Why Defend Exists
Generative AI is transformative, but enterprises are losing billions to hallucinations, compliance failures, and unreliable outputs. Most guardrail solutions only measure quality - they rarely enforce it. Defend was built to solve this gap. It continuously evaluates every response against rigorous guardrails, blocks failures at inference time, and applies automated remediation to protect both your brand and your customers.Key Definitions
- Guardrail Metrics: The heart of all of our APIs and Evaluations. Defend evaluates outputs against DeepRails’ research-backed General-Purpose Guardrail Metrics for correctness, completeness, adherence (context, ground truth, instruction), and comprehensive safety, with full support for Custom Guardrail Metrics available for users on SME & Enterprise plans.
- Workflow: Defend requires you to define and create a workflow, which represents a specific LLM use case or task.

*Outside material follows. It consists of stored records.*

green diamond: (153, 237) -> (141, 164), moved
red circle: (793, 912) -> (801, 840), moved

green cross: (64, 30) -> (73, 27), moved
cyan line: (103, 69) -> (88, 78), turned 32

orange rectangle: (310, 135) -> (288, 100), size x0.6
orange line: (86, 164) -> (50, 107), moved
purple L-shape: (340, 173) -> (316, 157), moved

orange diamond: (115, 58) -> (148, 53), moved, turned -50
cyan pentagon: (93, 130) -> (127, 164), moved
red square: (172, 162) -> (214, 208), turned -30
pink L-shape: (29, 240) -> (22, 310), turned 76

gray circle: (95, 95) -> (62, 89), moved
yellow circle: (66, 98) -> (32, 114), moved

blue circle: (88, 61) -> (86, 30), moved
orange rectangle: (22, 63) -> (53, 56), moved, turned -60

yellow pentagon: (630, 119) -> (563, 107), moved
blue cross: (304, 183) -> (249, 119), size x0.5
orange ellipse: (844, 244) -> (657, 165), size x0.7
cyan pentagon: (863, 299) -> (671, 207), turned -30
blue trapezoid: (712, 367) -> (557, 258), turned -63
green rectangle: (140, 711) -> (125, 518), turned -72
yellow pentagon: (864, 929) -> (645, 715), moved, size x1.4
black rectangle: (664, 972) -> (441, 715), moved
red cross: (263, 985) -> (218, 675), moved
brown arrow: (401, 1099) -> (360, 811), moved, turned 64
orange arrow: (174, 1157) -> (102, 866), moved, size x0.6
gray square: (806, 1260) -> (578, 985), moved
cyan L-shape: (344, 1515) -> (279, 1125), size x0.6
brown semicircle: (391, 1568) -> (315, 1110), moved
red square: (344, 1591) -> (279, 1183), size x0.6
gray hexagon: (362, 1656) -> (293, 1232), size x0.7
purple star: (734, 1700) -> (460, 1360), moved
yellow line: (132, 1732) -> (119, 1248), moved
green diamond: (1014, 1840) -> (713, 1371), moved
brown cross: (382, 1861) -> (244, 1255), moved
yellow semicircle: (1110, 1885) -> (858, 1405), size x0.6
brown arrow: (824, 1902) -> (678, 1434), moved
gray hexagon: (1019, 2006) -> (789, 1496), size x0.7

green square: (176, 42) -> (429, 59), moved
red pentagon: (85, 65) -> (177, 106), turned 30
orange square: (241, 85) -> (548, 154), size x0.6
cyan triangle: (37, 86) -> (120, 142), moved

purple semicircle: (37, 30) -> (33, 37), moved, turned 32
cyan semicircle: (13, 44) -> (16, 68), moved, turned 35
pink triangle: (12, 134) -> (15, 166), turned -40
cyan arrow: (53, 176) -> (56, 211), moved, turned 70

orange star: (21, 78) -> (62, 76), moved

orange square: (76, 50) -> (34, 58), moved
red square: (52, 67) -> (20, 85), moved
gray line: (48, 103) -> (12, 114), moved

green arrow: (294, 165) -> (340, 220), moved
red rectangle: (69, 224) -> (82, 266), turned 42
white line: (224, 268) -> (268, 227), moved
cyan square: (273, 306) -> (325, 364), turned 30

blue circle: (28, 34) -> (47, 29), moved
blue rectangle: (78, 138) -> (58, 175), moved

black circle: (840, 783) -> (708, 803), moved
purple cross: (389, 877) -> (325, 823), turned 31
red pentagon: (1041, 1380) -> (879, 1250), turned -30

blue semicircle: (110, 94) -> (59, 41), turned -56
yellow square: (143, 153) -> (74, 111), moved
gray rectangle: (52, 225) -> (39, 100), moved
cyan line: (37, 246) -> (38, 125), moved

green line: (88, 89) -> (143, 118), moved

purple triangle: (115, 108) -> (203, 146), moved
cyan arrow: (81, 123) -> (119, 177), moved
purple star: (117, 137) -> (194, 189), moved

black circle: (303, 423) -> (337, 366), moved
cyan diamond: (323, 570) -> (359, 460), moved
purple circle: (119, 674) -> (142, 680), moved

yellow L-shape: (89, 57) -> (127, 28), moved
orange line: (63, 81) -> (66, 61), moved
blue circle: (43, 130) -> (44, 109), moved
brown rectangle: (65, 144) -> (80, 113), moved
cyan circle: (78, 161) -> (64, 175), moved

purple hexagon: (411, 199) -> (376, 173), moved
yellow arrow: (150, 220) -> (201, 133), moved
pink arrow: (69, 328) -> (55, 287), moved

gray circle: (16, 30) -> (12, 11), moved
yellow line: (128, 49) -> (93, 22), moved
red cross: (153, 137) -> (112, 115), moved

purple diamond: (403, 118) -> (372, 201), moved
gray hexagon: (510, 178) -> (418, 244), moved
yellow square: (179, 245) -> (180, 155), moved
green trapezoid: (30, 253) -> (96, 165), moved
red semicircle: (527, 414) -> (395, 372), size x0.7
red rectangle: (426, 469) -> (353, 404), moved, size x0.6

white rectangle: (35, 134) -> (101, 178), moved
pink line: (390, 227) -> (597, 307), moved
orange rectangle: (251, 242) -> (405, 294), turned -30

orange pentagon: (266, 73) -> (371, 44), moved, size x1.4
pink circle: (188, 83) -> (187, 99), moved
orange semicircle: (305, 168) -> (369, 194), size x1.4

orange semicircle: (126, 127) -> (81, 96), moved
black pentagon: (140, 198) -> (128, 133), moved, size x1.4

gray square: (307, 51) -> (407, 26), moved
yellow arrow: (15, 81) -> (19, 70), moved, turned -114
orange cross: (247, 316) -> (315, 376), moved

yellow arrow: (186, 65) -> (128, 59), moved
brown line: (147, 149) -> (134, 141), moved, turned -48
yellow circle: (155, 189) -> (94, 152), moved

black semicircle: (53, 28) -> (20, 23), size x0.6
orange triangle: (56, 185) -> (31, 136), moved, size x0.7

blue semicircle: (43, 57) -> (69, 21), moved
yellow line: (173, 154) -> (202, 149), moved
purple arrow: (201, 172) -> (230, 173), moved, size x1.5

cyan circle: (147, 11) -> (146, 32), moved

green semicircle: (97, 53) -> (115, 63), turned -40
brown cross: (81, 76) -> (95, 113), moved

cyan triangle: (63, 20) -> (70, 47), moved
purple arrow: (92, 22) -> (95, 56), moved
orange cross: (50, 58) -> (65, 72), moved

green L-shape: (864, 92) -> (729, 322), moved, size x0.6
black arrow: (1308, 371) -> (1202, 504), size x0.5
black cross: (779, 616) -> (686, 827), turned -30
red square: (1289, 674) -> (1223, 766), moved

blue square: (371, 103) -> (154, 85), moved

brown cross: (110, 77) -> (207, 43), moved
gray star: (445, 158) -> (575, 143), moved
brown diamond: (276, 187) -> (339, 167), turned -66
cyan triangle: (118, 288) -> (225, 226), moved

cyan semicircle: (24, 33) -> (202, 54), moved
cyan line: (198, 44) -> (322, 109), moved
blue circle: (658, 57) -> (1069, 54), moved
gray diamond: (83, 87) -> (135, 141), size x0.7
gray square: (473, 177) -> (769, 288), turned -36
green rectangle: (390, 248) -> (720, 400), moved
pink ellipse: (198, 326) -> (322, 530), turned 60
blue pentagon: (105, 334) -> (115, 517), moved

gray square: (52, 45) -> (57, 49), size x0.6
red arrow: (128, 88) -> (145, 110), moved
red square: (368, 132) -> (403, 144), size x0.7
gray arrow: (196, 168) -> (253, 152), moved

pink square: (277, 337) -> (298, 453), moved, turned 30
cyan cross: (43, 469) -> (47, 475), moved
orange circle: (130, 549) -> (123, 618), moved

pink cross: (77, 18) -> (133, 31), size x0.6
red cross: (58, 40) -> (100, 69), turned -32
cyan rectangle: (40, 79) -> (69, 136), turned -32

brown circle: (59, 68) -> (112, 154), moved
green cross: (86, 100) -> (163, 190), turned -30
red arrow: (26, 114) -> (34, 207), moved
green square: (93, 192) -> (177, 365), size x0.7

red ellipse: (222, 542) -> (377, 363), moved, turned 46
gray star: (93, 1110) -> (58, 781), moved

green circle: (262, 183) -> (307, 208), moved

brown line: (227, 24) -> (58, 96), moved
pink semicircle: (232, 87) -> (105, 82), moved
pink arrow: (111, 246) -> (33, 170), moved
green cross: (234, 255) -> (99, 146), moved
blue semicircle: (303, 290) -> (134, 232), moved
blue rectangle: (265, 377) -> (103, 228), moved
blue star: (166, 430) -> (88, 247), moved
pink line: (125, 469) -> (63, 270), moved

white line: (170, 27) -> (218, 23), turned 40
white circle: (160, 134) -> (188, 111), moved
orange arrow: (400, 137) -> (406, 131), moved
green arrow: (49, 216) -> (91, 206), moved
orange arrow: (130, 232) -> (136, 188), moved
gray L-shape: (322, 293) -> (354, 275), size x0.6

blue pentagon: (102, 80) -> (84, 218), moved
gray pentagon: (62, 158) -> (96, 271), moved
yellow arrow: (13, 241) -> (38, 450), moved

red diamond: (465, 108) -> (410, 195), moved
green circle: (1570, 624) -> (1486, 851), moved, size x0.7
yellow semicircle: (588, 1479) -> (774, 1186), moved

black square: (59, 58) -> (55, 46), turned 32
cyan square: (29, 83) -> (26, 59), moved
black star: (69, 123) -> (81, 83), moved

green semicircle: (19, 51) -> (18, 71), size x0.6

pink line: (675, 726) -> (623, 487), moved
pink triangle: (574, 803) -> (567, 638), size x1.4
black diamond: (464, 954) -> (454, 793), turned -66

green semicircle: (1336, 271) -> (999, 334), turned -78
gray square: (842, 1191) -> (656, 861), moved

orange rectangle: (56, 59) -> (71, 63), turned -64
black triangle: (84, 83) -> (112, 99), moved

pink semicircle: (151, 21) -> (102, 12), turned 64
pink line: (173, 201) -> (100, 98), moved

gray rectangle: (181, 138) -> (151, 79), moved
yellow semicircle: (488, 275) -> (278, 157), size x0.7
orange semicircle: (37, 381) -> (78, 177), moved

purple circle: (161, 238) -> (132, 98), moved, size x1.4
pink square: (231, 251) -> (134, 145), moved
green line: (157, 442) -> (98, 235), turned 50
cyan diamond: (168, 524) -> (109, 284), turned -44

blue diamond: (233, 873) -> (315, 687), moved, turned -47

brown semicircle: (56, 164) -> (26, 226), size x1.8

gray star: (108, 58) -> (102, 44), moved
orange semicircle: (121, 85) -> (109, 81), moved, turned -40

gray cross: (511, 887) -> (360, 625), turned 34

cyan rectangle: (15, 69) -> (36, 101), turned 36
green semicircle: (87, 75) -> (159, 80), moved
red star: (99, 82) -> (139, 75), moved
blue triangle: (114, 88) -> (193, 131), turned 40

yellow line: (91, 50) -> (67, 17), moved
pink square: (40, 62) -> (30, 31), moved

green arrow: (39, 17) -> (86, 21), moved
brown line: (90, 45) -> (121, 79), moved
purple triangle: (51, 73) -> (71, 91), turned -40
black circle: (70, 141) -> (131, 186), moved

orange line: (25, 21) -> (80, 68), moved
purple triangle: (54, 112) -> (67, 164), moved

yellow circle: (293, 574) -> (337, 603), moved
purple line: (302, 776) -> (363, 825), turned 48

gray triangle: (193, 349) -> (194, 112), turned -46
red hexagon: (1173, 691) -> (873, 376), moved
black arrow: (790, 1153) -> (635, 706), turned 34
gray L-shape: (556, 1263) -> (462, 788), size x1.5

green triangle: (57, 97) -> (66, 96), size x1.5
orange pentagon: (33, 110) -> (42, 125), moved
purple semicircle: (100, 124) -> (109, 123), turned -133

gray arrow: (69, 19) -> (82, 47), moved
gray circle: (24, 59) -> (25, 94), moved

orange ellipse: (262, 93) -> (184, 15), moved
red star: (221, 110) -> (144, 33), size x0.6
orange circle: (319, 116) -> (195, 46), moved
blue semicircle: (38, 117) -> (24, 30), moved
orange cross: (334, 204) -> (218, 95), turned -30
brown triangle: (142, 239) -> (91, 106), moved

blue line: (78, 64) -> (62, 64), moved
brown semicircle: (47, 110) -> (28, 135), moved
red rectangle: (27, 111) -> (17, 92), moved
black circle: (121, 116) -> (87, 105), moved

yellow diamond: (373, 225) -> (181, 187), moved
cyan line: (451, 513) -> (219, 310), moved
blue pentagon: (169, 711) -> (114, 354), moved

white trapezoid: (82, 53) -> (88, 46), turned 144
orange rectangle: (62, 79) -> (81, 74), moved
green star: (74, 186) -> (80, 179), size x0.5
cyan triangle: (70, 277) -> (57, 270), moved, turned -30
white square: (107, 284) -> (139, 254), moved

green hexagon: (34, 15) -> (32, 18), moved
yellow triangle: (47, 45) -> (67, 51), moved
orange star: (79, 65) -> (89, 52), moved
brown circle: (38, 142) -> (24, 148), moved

A workflow bundles together the guardrails, thresholds, improvement strategy, and retry limits that will be applied consistently to every output of that use case.
- Automatic & Custom Thresholds: A threshold is the score cutoff below which an output is treated as a hallucination. Defend supports automatic thresholds, which adapt dynamically to your selected hallucination tolerance level (low, medium, or high), and custom thresholds, where you define explicit cutoff values for each guardrail for maximum flexibility.
- Improvement Tools: When an output fails to meet the thresholds defined in your workflow, Defend can automatically apply one of three improvement strategies:
- FixIt: improves the flagged output using the failure rationale and surrounding context until it satisfies the workflow’s guardrails or retry limits are reached.
- ReGen: Regenerates a new output from the original prompt and parameters, introducing controlled variance to avoid repeating the same failure, and re-evaluates it against the workflow’s guardrails.
- Do Nothing: Records the failed output without attempting remediation, leaving handling of exceptions entirely to your workflow.
- Run Modes: Run modes give developers control over the trade-off between cost and accuracy. Fast uses budget models for maximum speed; Precision offers high accuracy analysis; and Precision Codex, Precision Max, and Precision Max Codex use advanced reasoning and codex models for maximum accuracy.
- Extended AI Capabilities: Many LLM applications have to go beyond model knowledge. DeepRails provides access to advanced tools like web and file search and context awareness for evaluations if needed.
How Defend Works
Defend operates via a simple but robust lifecycle:Workflow Setup
You define once how outputs will be judged and corrected — guardrails, thresholds, run mode, improvement tool, and retry limits.
Event Submission
Each model completion is submitted as an event with its input/output pair, model, and optional nametag — either programmatically or in the API Playground.
Evaluation
Defend scores the output against your workflow’s guardrails, applying the thresholds you’ve set or selected.
Remediation
Passing outputs are returned immediately. Failing outputs trigger the improvement tool: FixIt iteratively improves the original output, ReGen regenerates a fresh one, or Do Nothing records the failure without intervention.
Response & Visibility
Defend returns the outcome (pass/fail), guardrail scores and rationales, the final improved/regenerated output (if applicable), retry history, and detailed cost and status metadata. Every decision is logged under the workflow, and full statistics and visualizations are available in the DeepRails Console for monitoring, auditing, and optimization.
Console Walkthrough
The Defend Console brings each stage of the lifecycle to life, making it easy to configure, monitor, and optimize your workflows.Metrics
The Metrics tab provides a visual, real-time view of how each workflow is performing across all guardrail metrics. It highlights how many outputs are being filtered, improved, or passed, and shows before-and-after score distributions so you can clearly see how Defend is raising quality over time.
Data
The Data tab provides a detailed, event-level view of every evaluation run that passes through a workflow. It captures inputs, outputs, status, scores, and more for each attempt. This gives teams full transparency into how Defend is filtering, correcting, or regenerating outputs in practice.

Manage Workflows
The Manage Workflows tab is where you configure, track, and maintain all workflows across your organization. It provides both a high-level summary of each workflow’s performance and the ability to drill into configuration details, thresholds, tolerances, and improvement strategies. From here, you can review existing workflows or launch the guided wizard to create new ones.
Creating a Defend Workflow
The creation wizard walks you through five simple steps to define how Defend will evaluate and remediate outputs:Step 1 — Basic Information
Start by naming your workflow and (optionally) describing what it protects against. This helps keep workflows organized and clear for your team.

Step 2 — Select Metrics
Choose which guardrail metrics the workflow should evaluate. Multiple guardrails can be combined, including correctness, completeness, adherence, and safety.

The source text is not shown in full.